Niall O’Sullivan, chief investment officer of Mercer Europe & Asia, the Middle East and Africa says: “We are committing to investing for a 1.5 degree scenario because robust analysis tells us it is in the best financial interests of our members and clients. Another contributing factor is the increasing demand for a rigorous and measureable approach to climate change investment that we see from pension scheme members as well as clients.
“The target is underpinned by our well-established climate change beliefs and scenario analysis over multiple years and is supported by a climate transition plan.
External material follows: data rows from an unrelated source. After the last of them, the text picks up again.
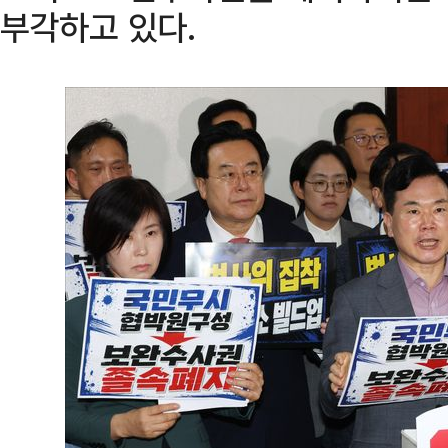
부각하고 있다.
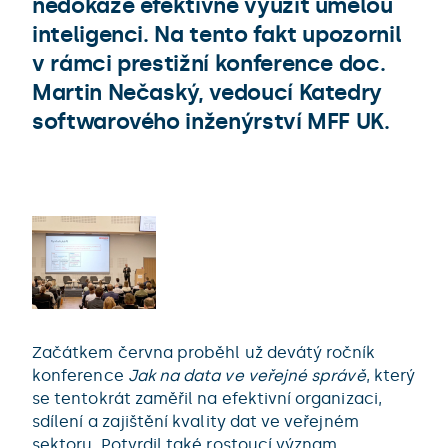
nedokáže efektivně využít umělou
inteligenci. Na tento fakt upozornil
v rámci prestižní konference doc.
Martin Nečaský, vedoucí Katedry
softwarového inženýrství MFF UK.
Začátkem června proběhl už devátý ročník
konference
Jak na data ve veřejné správě
, který
se tentokrát zaměřil na efektivní organizaci,
sdílení a zajištění kvality dat ve veřejném
sektoru. Potvrdil také rostoucí význam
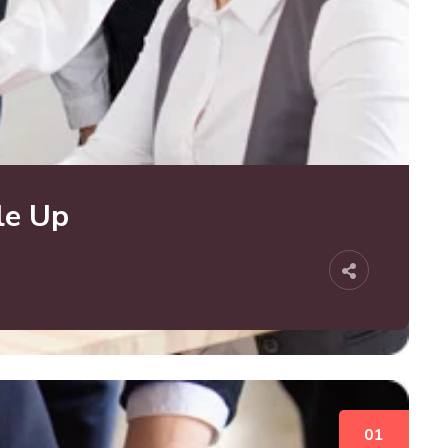
le Up
01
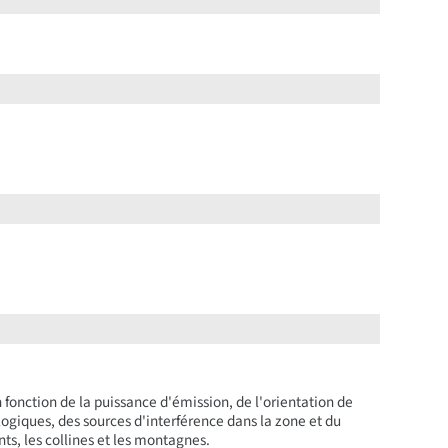
n fonction de la puissance d'émission, de l'orientation de
ogiques, des sources d'interférence dans la zone et du
nts, les collines et les montagnes.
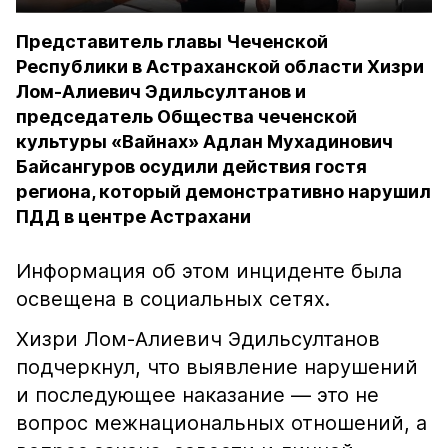
Представитель главы Чеченской
Республики в Астраханской области Хизри
Лом-Алиевич Эдильсултанов и
председатель Общества чеченской
культуры «Вайнах» Адлан Мухадинович
Байсангуров осудили действия гостя
региона, который демонстративно нарушил
ПДД в центре Астрахани
Информация об этом инциденте была
освещена в социальных сетях.
Хизри Лом-Алиевич Эдильсултанов
подчеркнул, что выявление нарушений
и последующее наказание — это не
вопрос межнациональных отношений, а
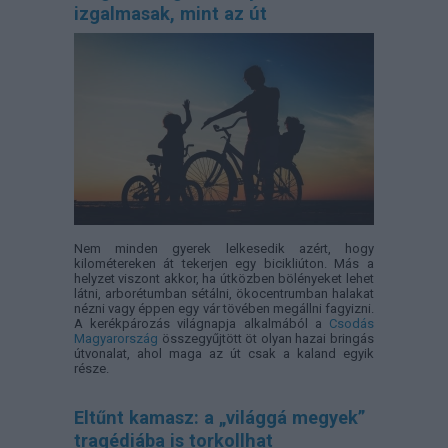
izgalmasak, mint az út
Nem minden gyerek lelkesedik azért, hogy
kilométereken át tekerjen egy bicikliúton. Más a
helyzet viszont akkor, ha útközben bölényeket lehet
látni, arborétumban sétálni, ökocentrumban halakat
nézni vagy éppen egy vár tövében megállni fagyizni.
A kerékpározás világnapja alkalmából a
Csodás
Magyarország
összegyűjtött öt olyan hazai bringás
útvonalat, ahol maga az út csak a kaland egyik
része.
Eltűnt kamasz: a „világgá megyek”
tragédiába is torkollhat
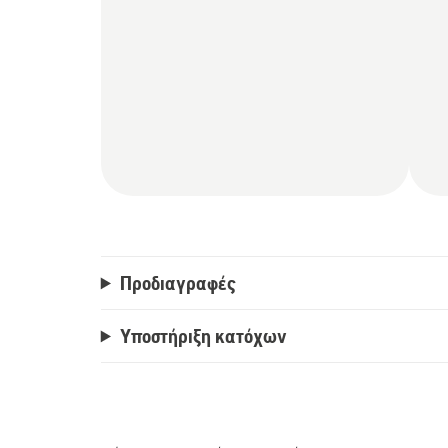
(Οι κοπές ανά φόρτιση έχουν γίνει σε κ
Προδιαγραφές
Υποστήριξη κατόχων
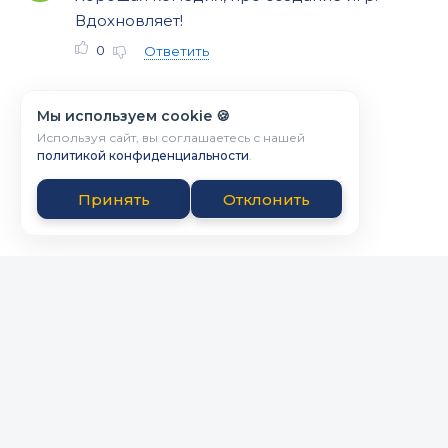
Вдохновляет!
0
Ответить
Мы используем cookie 🍪
Используя сайт, вы соглашаетесь с нашей
политикой конфиденциальности
.
Принять
Отклонить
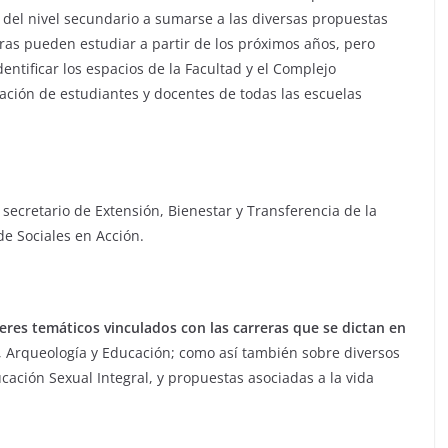
 del nivel secundario a sumarse a las diversas propuestas
ras pueden estudiar a partir de los próximos años, pero
ntificar los espacios de la Facultad y el Complejo
ipación de estudiantes y docentes de todas las escuelas
ecretario de Extensión, Bienestar y Transferencia de la
de Sociales en Acción.
eres temáticos vinculados con las carreras que se dictan en
, Arqueología y Educación; como así también sobre diversos
cación Sexual Integral, y propuestas asociadas a la vida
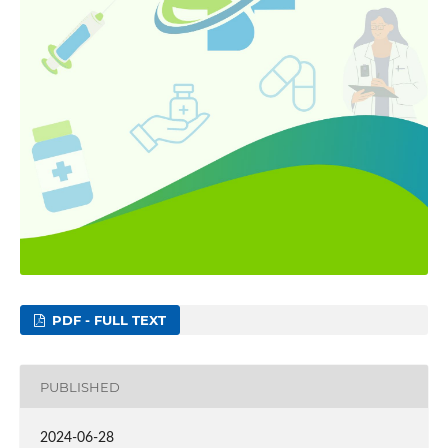
PDF - FULL TEXT
PUBLISHED
2024-06-28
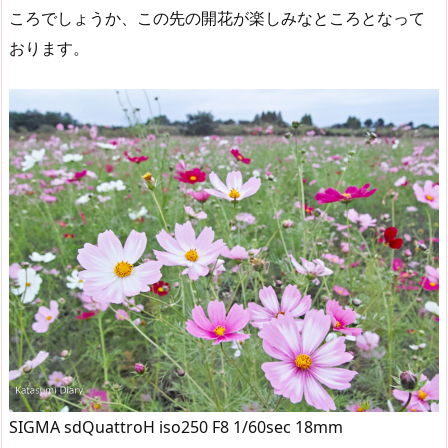
ころでしょうか、この先の開花が楽しみなところとなって
おります。
SIGMA sdQuattroH iso250 F8 1/60sec 18mm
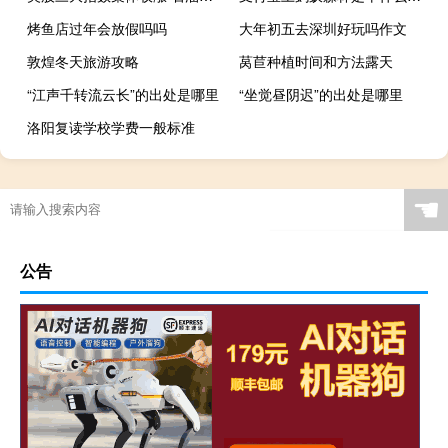
烤鱼店过年会放假吗吗
大年初五去深圳好玩吗作文
敦煌冬天旅游攻略
莴苣种植时间和方法露天
“江声千转流云长”的出处是哪里
“坐觉昼阴迟”的出处是哪里
洛阳复读学校学费一般标准
☚
公告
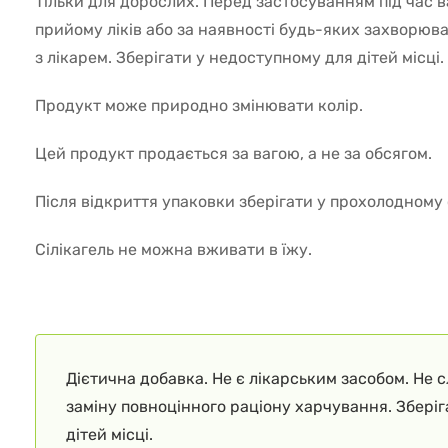
Тільки для дорослих. Перед застосуванням під час в
прийому ліків або за наявності будь-яких захворюв
з лікарем. Зберігати у недоступному для дітей місці.
Продукт може природно змінювати колір.
Цей продукт продається за вагою, а не за обсягом.
Після відкриття упаковки зберігати у прохолодному 
Сілікагель не можна вживати в їжу.
Дієтична добавка. Не є лікарським засобом. Не 
заміну повноцінного раціону харчування. Збері
дітей місці.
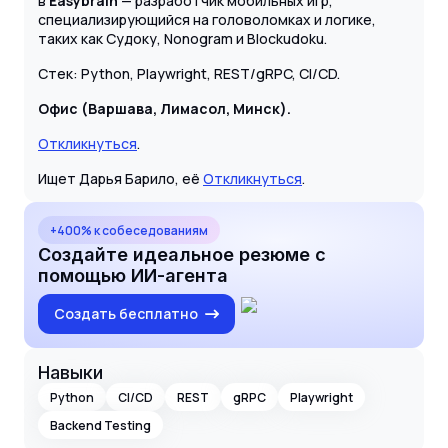
в
Easybrain
— разработчик мобильных игр,
специализирующийся на головоломках и логике,
таких как Судоку, Nonogram и Blockudoku.
Стек: Python, Playwright, REST/gRPC, CI/CD.
Офис (Варшава, Лимасол, Минск).
Откликнуться
.
Ищет Дарья Барило, её
Откликнуться
.
+400% к собеседованиям
Создайте идеальное резюме с
помощью ИИ-агента
Создать бесплатно
Навыки
Python
CI/CD
REST
gRPC
Playwright
Backend Testing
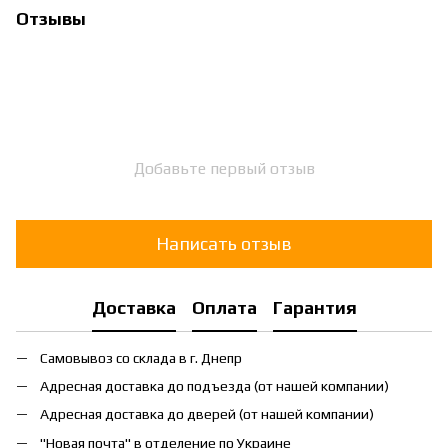
Отзывы
Добавьте первый отзыв
Написать отзыв
Доставка
Оплата
Гарантия
Самовывоз со склада в г. Днепр
Адресная доставка до подъезда (от нашей компании)
Адресная доставка до дверей (от нашей компании)
"Новая почта" в отделение по Украине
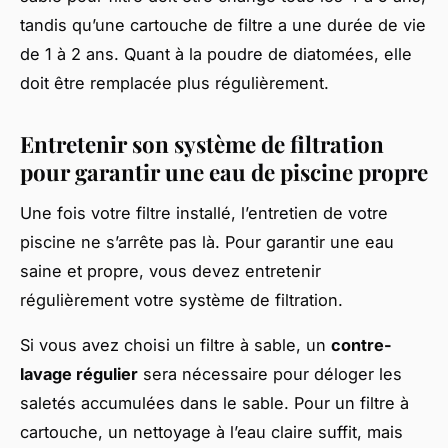
tandis qu’une cartouche de filtre a une durée de vie
de 1 à 2 ans. Quant à la poudre de diatomées, elle
doit être remplacée plus régulièrement.
Entretenir son système de filtration
pour garantir une eau de piscine propre
Une fois votre filtre installé, l’entretien de votre
piscine ne s’arrête pas là. Pour garantir une eau
saine et propre, vous devez entretenir
régulièrement votre système de filtration.
Si vous avez choisi un filtre à sable, un
contre-
lavage régulier
sera nécessaire pour déloger les
saletés accumulées dans le sable. Pour un filtre à
cartouche, un nettoyage à l’eau claire suffit, mais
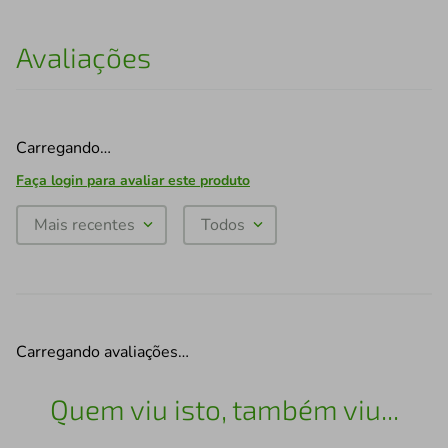
Avaliações
Carregando…
Faça login para avaliar este produto
Mais recentes
Todos
Carregando avaliações…
Quem viu isto, também viu...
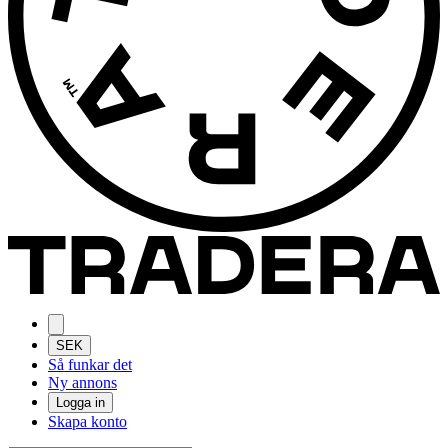
SEK
Så funkar det
Ny annons
Logga in
Skapa konto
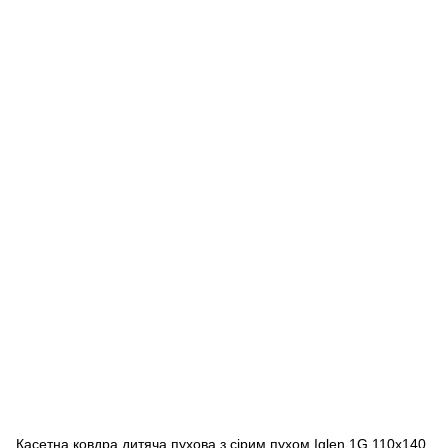
Касетна ковдра дитяча пухова з сірим пухом Iglen 1G 110x140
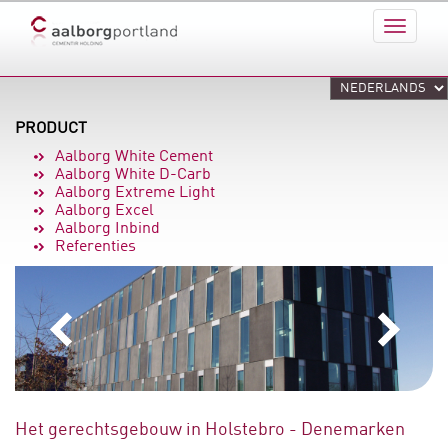
PRODUCT
Aalborg White Cement
Aalborg White D-Carb
Aalborg Extreme Light
Aalborg Excel
Aalborg Inbind
Referenties
Het gerechtsgebouw in Holstebro - Denemarken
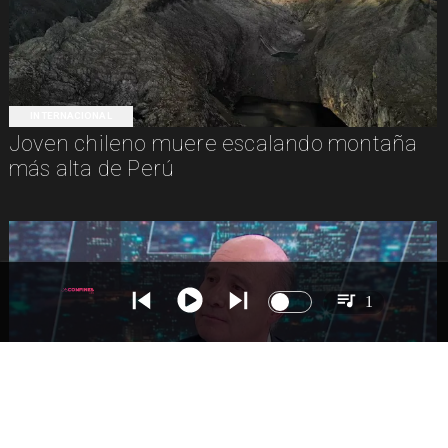
INTERNACIONAL
Joven chileno muere escalando montaña
más alta de Perú
1
NACIONAL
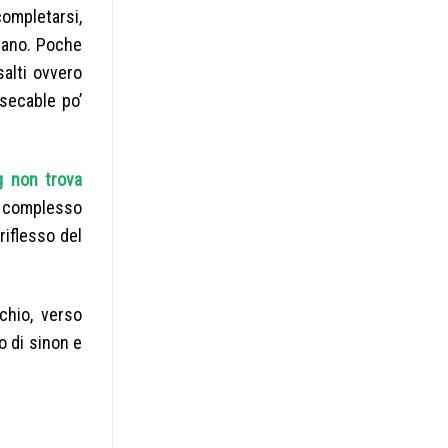
completarsi,
trano. Poche
salti ovvero
secable po’
ng non trova
e complesso
riflesso del
chio, verso
o di sinon e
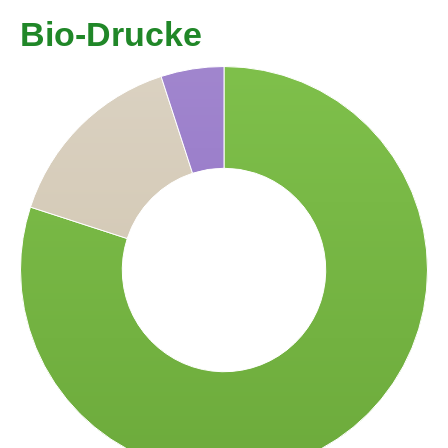
Bio-Drucke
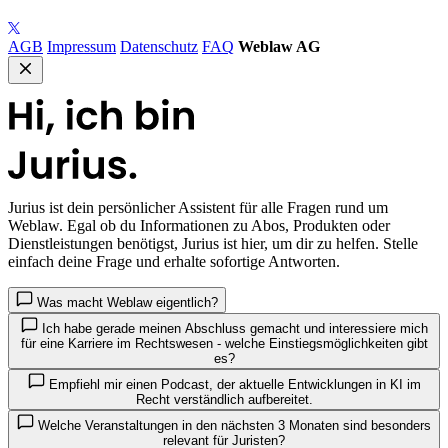
AGB
Impressum
Datenschutz
FAQ
Weblaw AG
Jurius
ist dein persönlicher Assistent für alle Fragen rund um
Weblaw. Egal ob du Informationen zu Abos, Produkten oder
Dienstleistungen benötigst, Jurius ist hier, um dir zu helfen. Stelle
einfach deine Frage und erhalte sofortige Antworten.
Was macht Weblaw eigentlich?
Ich habe gerade meinen Abschluss gemacht und interessiere mich
für eine Karriere im Rechtswesen - welche Einstiegsmöglichkeiten gibt
es?
Empfiehl mir einen Podcast, der aktuelle Entwicklungen in KI im
Recht verständlich aufbereitet.
Welche Veranstaltungen in den nächsten 3 Monaten sind besonders
relevant für Juristen?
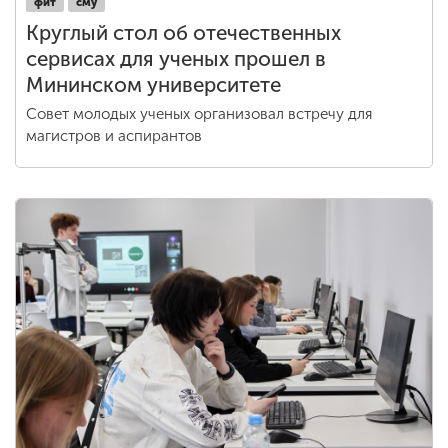
фит
сму
Круглый стол об отечественных
сервисах для ученых прошел в
Мининском университете
Совет молодых ученых организовал встречу для
магистров и аспирантов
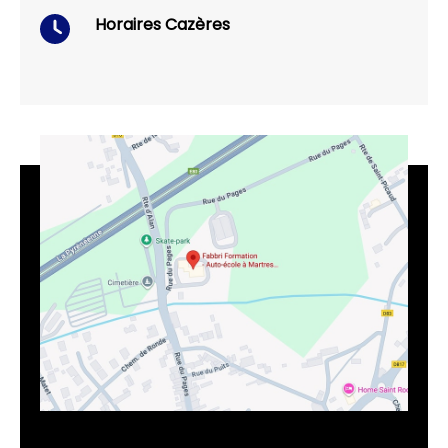
Horaires
Cazères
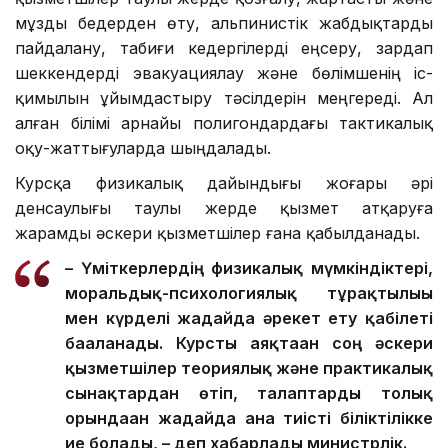
мұзды бедерден өту, альпинистік жабдықтарды
пайдалану, табиғи кедергілерді еңсеру, зардап
шеккендерді эвакуациялау және бөлімшенің іс-
қимылын ұйымдастыру тәсілдерін меңгереді. Ал
алған білімі арнайы полигондардағы тактикалық
оқу-жаттығуларда шыңдалады.
Курсқа физикалық дайындығы жоғары әрі
денсаулығы таулы жерде қызмет атқаруға
жарамды әскери қызметшілер ғана қабылданады.
– Үміткерлердің физикалық мүмкіндіктері,
моральдық-психологиялық тұрақтылығы
мен күрделі жағдайда әрекет ету қабілеті
бағаланады. Курсты аяқтаған соң әскери
қызметшілер теориялық және практикалық
сынақтардан өтіп, талаптарды толық
орындаған жағдайда ғана тиісті біліктілікке
ие болады, – деп хабарлады министрлік.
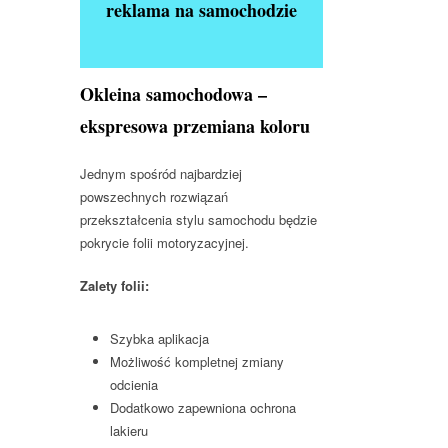
reklama na samochodzie
Okleina samochodowa –
ekspresowa przemiana koloru
Jednym spośród najbardziej
powszechnych rozwiązań
przekształcenia stylu samochodu będzie
pokrycie folii motoryzacyjnej.
Zalety folii:
Szybka aplikacja
Możliwość kompletnej zmiany
odcienia
Dodatkowo zapewniona ochrona
lakieru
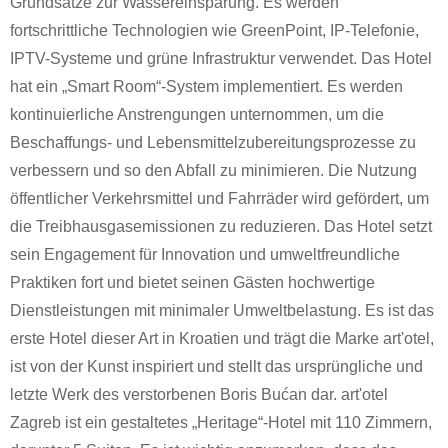
Grundsätze zur Wassereinsparung. Es werden
fortschrittliche Technologien wie GreenPoint, IP-Telefonie,
IPTV-Systeme und grüne Infrastruktur verwendet. Das Hotel
hat ein „Smart Room“-System implementiert. Es werden
kontinuierliche Anstrengungen unternommen, um die
Beschaffungs- und Lebensmittelzubereitungsprozesse zu
verbessern und so den Abfall zu minimieren. Die Nutzung
öffentlicher Verkehrsmittel und Fahrräder wird gefördert, um
die Treibhausgasemissionen zu reduzieren. Das Hotel setzt
sein Engagement für Innovation und umweltfreundliche
Praktiken fort und bietet seinen Gästen hochwertige
Dienstleistungen mit minimaler Umweltbelastung. Es ist das
erste Hotel dieser Art in Kroatien und trägt die Marke art'otel,
ist von der Kunst inspiriert und stellt das ursprüngliche und
letzte Werk des verstorbenen Boris Bućan dar. art'otel
Zagreb ist ein gestaltetes „Heritage“-Hotel mit 110 Zimmern,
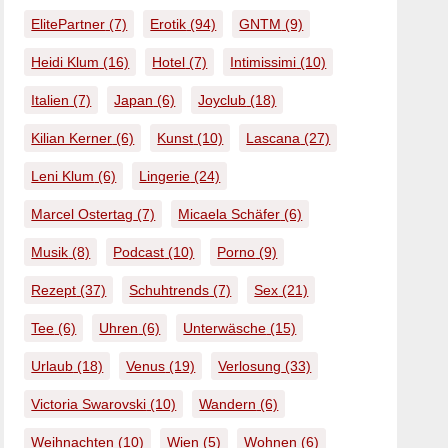
ElitePartner
(7)
Erotik
(94)
GNTM
(9)
Heidi Klum
(16)
Hotel
(7)
Intimissimi
(10)
Italien
(7)
Japan
(6)
Joyclub
(18)
Kilian Kerner
(6)
Kunst
(10)
Lascana
(27)
Leni Klum
(6)
Lingerie
(24)
Marcel Ostertag
(7)
Micaela Schäfer
(6)
Musik
(8)
Podcast
(10)
Porno
(9)
Rezept
(37)
Schuhtrends
(7)
Sex
(21)
Tee
(6)
Uhren
(6)
Unterwäsche
(15)
Urlaub
(18)
Venus
(19)
Verlosung
(33)
Victoria Swarovski
(10)
Wandern
(6)
Weihnachten
(10)
Wien
(5)
Wohnen
(6)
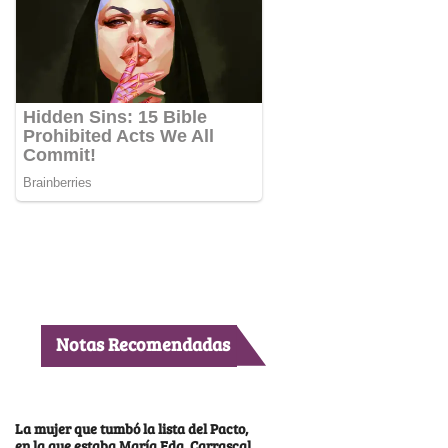
Notas Recomendadas
La mujer que tumbó la lista del Pacto,
en la que estaba María Fda. Carrascal,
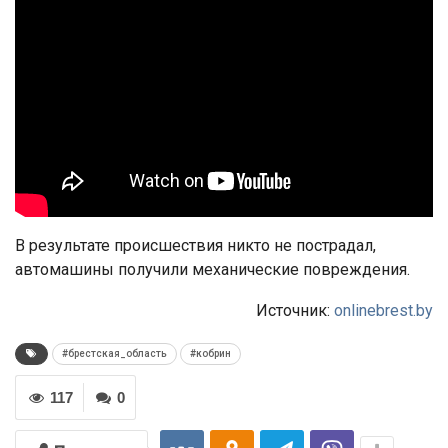
В результате происшествия никто не пострадал,
автомашины получили механические повреждения.
Источник:
onlinebrest.by
#брестская_область
#кобрин
117
0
We are confident that through preparations completed across asset classes emissions in our funds can be reduced while delivering on our investment objectives.”
Following a climate transition plan, Mercer will be working closely with its appointed investment managers to identify and manage a staged emissions reduction plan, oversee portfolio allocations to climate solutions, and steward an increase in transition capacity across the funds. The firm recently made a similar commitment for its Australian funds and the Mercer-managed investment options within Mercer Super.
Progress on absolute emissions and carbon intensity reductions will be monitored annually – together with analysis on transition capacity and allocation to ‘green’ solutions – using the Analytics for Climate Transition (ACT) tool, launched by Mercer in November 2020.
MercerUK head of responsible investment Kate Brett says: “This proprietrary ACT tool helps set a transition pathway and position portfolios for change. The analysis identifies portfolio companies that are high carbon and low transition through to low or zero carbon and high transition.
“This assessment allows us to manage high carbon risk and to engage with companies on their ability to support a zero emissions target.”